[Records for processing]
::::::::
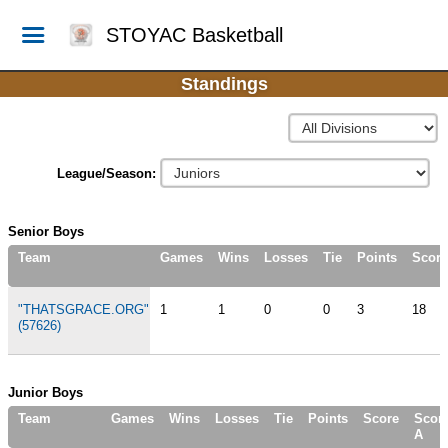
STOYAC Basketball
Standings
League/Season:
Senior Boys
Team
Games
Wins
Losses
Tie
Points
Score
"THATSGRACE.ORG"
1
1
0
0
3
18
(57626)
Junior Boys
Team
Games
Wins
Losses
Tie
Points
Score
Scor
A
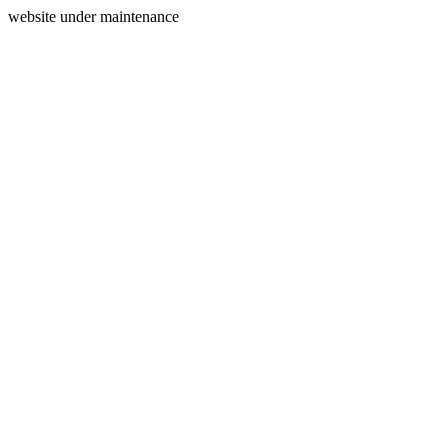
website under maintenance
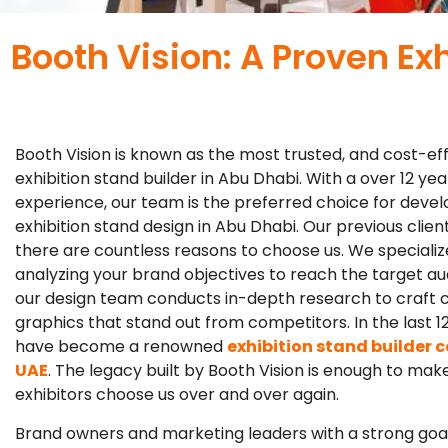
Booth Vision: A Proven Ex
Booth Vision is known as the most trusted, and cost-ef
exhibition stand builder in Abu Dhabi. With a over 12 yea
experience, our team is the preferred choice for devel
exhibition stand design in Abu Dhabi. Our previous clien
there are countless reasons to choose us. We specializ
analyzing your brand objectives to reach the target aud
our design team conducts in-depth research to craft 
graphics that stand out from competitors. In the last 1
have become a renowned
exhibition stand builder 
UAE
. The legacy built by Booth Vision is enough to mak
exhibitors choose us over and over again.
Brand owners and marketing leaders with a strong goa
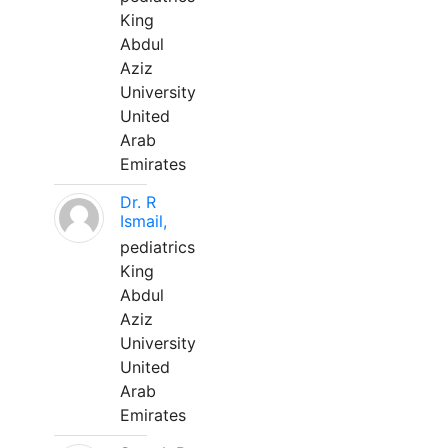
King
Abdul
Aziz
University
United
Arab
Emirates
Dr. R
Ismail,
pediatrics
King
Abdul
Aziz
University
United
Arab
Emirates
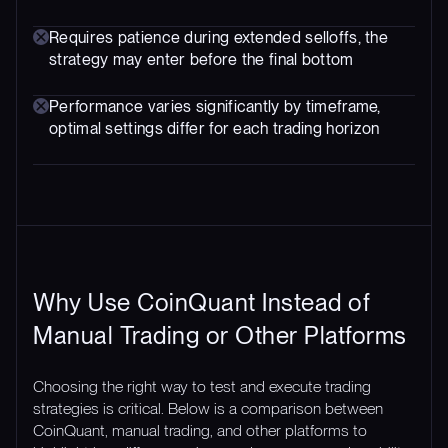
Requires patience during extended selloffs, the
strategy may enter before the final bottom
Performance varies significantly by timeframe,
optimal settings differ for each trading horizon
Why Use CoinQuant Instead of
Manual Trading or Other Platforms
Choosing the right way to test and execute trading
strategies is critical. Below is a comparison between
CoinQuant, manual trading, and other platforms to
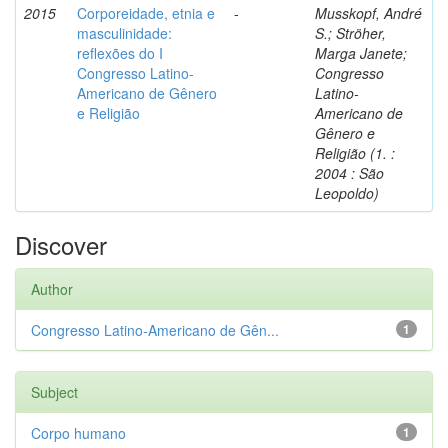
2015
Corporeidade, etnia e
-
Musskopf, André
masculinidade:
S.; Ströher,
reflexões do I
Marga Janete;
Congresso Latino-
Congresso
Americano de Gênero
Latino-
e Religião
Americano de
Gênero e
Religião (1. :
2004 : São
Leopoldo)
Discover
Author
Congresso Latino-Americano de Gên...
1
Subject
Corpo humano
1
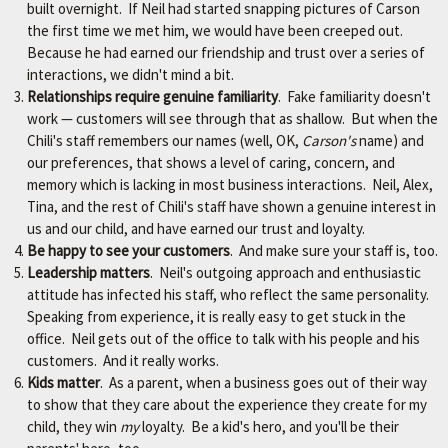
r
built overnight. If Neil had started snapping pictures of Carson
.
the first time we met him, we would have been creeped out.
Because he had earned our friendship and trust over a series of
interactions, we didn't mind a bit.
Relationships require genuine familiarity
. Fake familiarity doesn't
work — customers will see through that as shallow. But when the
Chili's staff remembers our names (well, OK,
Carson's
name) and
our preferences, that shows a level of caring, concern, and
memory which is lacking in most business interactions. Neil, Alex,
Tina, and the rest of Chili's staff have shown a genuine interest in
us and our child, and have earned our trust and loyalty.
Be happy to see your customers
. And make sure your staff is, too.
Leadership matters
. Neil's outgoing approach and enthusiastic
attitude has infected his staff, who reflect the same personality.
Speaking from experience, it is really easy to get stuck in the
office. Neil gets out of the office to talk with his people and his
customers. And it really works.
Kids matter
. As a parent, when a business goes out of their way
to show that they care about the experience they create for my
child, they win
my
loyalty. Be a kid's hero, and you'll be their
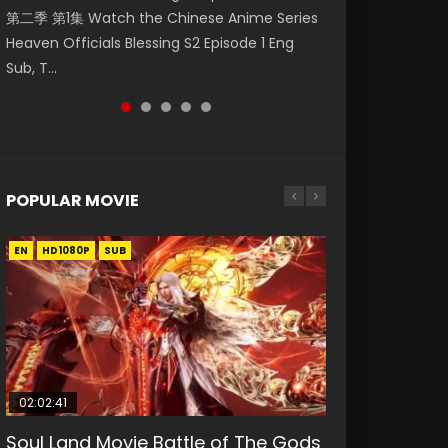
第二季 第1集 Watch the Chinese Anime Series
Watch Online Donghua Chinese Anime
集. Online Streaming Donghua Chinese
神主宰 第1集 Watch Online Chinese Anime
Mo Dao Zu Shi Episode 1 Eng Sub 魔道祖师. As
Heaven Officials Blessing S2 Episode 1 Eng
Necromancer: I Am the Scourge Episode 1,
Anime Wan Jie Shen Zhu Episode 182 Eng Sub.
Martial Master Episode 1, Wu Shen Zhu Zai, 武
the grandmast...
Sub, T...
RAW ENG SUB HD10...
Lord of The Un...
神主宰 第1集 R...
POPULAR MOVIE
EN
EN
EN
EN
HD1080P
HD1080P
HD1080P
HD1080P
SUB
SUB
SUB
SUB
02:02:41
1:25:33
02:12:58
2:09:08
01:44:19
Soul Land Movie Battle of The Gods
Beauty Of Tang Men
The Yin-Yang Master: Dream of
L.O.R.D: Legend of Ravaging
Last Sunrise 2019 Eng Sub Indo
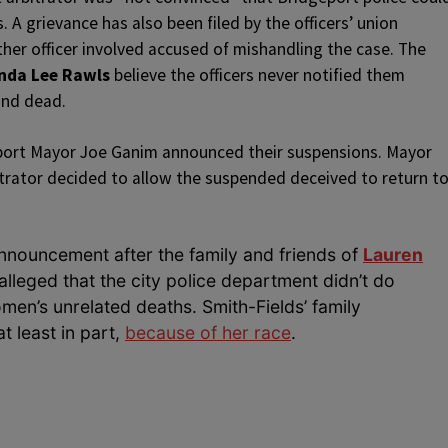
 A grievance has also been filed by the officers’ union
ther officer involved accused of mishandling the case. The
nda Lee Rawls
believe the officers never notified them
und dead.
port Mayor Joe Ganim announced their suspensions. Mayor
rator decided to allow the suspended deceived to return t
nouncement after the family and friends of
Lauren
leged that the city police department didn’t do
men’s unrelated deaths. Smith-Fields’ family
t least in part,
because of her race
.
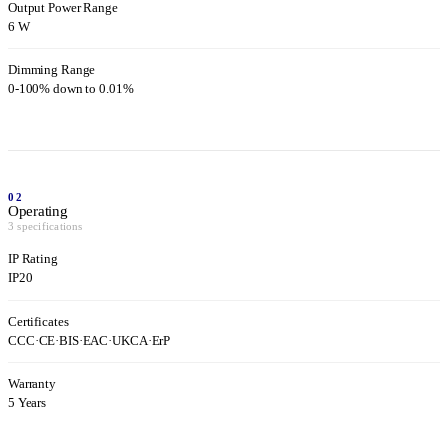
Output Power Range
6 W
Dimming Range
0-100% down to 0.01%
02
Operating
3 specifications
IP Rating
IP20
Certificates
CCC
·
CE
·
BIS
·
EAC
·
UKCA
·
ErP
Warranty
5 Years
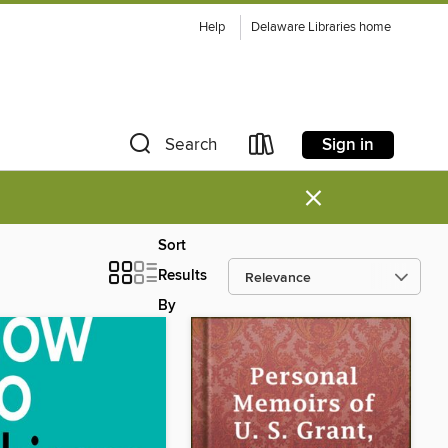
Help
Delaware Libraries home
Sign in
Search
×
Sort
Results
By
::::::::
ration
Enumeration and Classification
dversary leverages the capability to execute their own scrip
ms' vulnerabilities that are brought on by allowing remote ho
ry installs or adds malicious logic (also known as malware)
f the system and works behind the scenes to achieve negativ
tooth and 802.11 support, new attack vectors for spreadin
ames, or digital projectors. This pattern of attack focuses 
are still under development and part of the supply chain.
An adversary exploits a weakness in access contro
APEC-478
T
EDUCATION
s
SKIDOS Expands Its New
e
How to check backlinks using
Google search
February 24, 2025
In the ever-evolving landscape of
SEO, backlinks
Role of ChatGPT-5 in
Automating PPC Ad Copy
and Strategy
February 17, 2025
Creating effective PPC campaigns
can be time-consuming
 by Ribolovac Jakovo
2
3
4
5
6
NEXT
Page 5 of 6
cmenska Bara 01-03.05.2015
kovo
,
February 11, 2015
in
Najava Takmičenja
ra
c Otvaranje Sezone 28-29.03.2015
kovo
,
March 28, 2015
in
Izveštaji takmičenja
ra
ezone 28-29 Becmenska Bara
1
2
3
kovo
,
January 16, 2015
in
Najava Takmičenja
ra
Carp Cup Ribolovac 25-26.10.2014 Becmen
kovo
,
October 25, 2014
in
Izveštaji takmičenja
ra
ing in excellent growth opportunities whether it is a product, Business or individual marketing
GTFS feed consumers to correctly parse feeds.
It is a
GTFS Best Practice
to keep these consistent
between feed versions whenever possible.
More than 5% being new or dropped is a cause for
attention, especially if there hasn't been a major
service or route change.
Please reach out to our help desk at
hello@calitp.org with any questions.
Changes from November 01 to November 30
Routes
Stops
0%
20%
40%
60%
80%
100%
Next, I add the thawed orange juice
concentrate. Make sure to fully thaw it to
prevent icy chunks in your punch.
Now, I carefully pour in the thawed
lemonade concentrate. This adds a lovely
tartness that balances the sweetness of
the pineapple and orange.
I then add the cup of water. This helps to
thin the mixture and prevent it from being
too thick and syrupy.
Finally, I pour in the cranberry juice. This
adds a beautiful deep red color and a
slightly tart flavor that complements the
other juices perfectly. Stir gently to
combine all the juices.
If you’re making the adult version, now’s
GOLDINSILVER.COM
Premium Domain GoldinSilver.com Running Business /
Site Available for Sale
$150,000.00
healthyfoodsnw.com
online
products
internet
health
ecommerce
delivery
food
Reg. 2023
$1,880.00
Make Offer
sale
::::::::
[Your objective]
Wherever the word "Anime" appears in the data, return the whole line.

[Answer for the task]
第二季 第1集 Watch the Chinese Anime Series
Watch Online Donghua Chinese Anime
神主宰 第1集 Watch Online Chinese Anime
Anime Wan Jie Shen Zhu Episode 182 Eng Sub.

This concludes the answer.